Developing an action plan
Identifying solutions that will work in your hospital
Using the evidence you have gathered you can consider what might work to address local needs within the unique context of your hospital. Plan the ideal model for a specialist nursing service in your unit. Think about:
- your existing breast care nursing team
- using administrative support to free nursing time
- other ways your role could be streamlined
- whether proposed role changes/additions will be a dedicated post holder or shared within the team, look at the case studies for examples
- talking to other cancer nurse specialists and other nurse specialists about the development to their teams – they may have made changes you can learn from
- exploring different ways of communicating with patients, for example, use of email, nurse-led clinics and support groups
- your resources – you may have to consider if you are taking on some new aspects of care what impact this will have elsewhere
Gathering support from your colleagues
- If you are going to submit a bid for increased specialist nursing time or a dedicated post for secondary breast cancer, consider doing it with oncologists and other relevant colleagues.

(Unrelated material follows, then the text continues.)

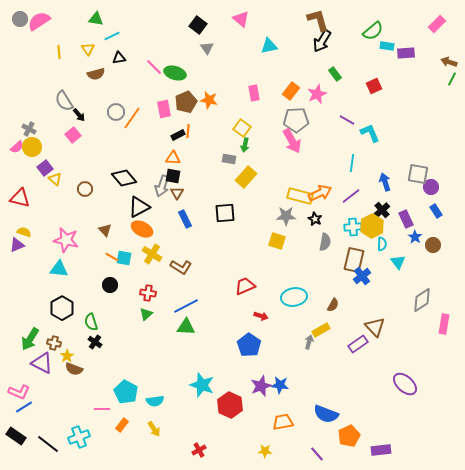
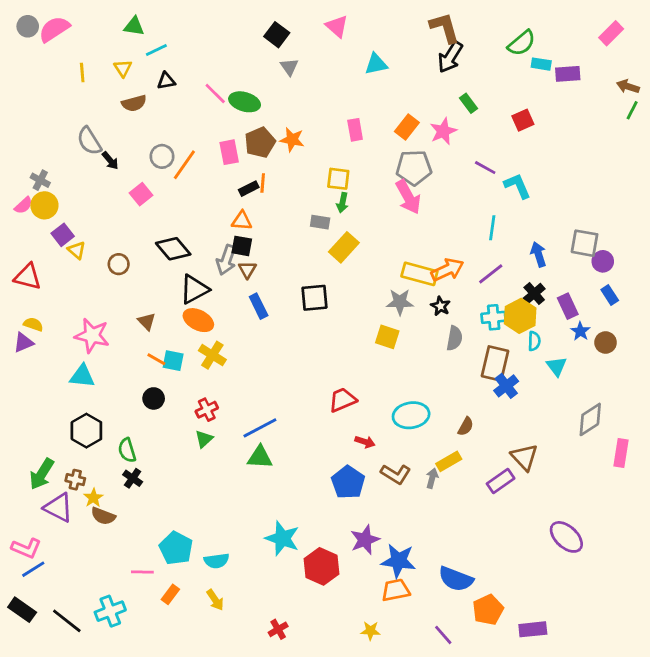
yellow square: (242, 128) -> (338, 179), turned -30
pink square: (73, 135) -> (141, 194), moved
brown L-shape: (181, 267) -> (396, 474), moved
red cross: (148, 293) -> (207, 410), turned -35
blue star: (280, 385) -> (398, 561), moved, size x1.4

- Read our hints and tips on submitting a strong business case.
- Look at arranging meetings with the senior management team/Cancer Alliance managers/lead cancer nurses to present the key issues and gaps in care that can be met by specialist nurses.
- Try to identify champions/allies for your cause and nurture them.
- Consider taking a patient representative to meetings. Try to identify benefits to the other MDT members – saving their time, streamlining care, reducing admissions and enhancing adherence to treatment.
- If possible, show cost-savings as commissioners notice these.
Investigate external support/funding
Identify local cancer charities who may consider funding/part-funding.
The National Cancer Research Institute (NCRI) could be an option if there is a commitment to increase the number of patients with secondary breast cancer into clinical trials locally. Your local cancer clinical trials coordinator should have more information.